Vector Computing

GlassGhost · Feb 10, 2003

I?ve thought about this for quite some time and discussed the idea with a few colleagues and would like to hear what you guys and gals here think of the subject. True vector processing is showing up in a few areas of computing and even in discussions of hardware architecture (SMT Symmetric Multi-Threading, the big brother of Hyper Threading.) Would it behoove AMD & Intel?s R&D labs to start looking into a standardized mechanism for allowing user level processes to create and manage vector code. I?m not talking about threads, those have a ton of overhead and are different than simple operations that can be executed in parallel, i.e. a vector.

Some may argue that Intel?s IA64 is just this, but in reality the EPIC architecture Intel has come up with is far from what most programmers would consider a vector architecture. Wouldn?t it be nice to be able to send a vector processor a series of arbitrarily sized chunks of code to be executed in parallel with each other? I?m no computer engineer, but I can?t see why reserving some real estate on the die, say 16 vector execution units, could hurt. Utilizing a RISC style selection of operations, these vector execution units could chew through code quite rapidly I would imagine.

I know Apple did something akin to this with Motorola with their G4 chip, but I?m not knowledgeable enough to know how their vector style solution was designed.

zephyrprime · Feb 10, 2003

Vector processing abilities already exist on x86's in the form of MMX, 3DNOW!, and SSE. The PowerPC version is AltiVec. SSE is underpowered compared to what the processors they use in supercomputers can do but Intel has to keep the transistor count down. 16 vector units would be a back breaker for any x86 or PPC consumer processor.

I think you've got vector processors confused with multi-core processors and SMT.

I agree with you though that current programming technology isn't suited to take advantage of parallelism that's bigger than instruction level parallelism but smaller than thread level parallelism. The funny thing is, some old technologies could actually take advantage parallelism like this. For example, Fortran could exploit loop iteration parallelism by sending successive passes of a loop to different processors. I guess this sort of thing is problematic nowadays because of modern operating systems. In the near future, some sort of solution to easily exploit multi-core processors & SMT will have to be developed.

dejitaru · Feb 10, 2003

IBM's new chip (supposedly to be released later this year) will support 16 vector units.

Sohcan · Feb 10, 2003

As zephyrprime pointed out, VLIW/EPIC and SMT are quite a bit different than vector computing....the former is a method of improving instruction-level parallelism, while the later is a method of exploiting thread-level parallelism on-chip. Vector computing is a data parallel model (also called SIMD, single-instruction multiple-data), where operations are performed on a vector of elements in lock-step.

That being said, the implementations of data parallel computers fall into three camps. SIMD computers (the acronym applies to both the programming model and the implementation type) uses a matrix of distinct functional units, and never enjoyed much success beyond the well known examples of the ILLIAC IV and Thinking Machines.
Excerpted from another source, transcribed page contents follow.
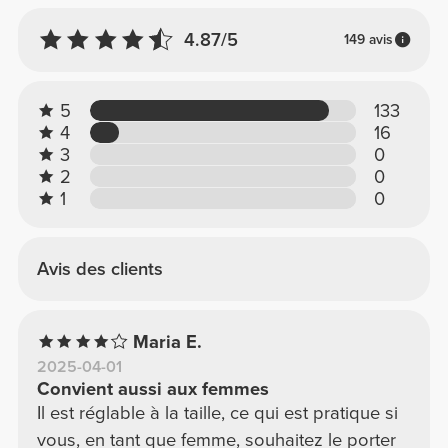
4.87/5
149 avis
5
133
4
16
3
0
2
0
1
0
Avis des clients
Maria E.
2025-04-01
Convient aussi aux femmes
Il est réglable à la taille, ce qui est pratique si
vous, en tant que femme, souhaitez le porter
The "multimedia" instruction sets used by nearly all CPU manufacturers use very small vectors, usually 128-bits long. To compensate for their short size, they usually employ variable-sized elements...for example, an operation can be performed on 2 64-bit values, 4 32-bit values, or 8 16-bit values, etc. The operations are typically meant to be executed on specialized functional units that both allow the variable-lengthed elements and execute the operation on all elements simultaneously (with a few exceptions....the 128-bit multimedia instructions on the Athlon and P4 are executed on 64-bit datapaths requiring two consecutive operations). Again, this functional unit parallelism is needed for any speedup to occur since the vectors are so short.

*True* vector computers differ from the multimedia extensions in a number of ways. First of all, the vectors are much longer...the Cray-1, introduced in 1975, has eight vector registers, each with sixty-four 64-bit elements. Older memory-memory vector computers had even longer vectors. Vector computers also don't necessarily have wide enough functional units to perform the arithmetic operation on all 64 elements at once....in fact, configurations typical in early vector computers usually had a single vector add/sub unit, multiply unit, divide unit, and vector load/store unit.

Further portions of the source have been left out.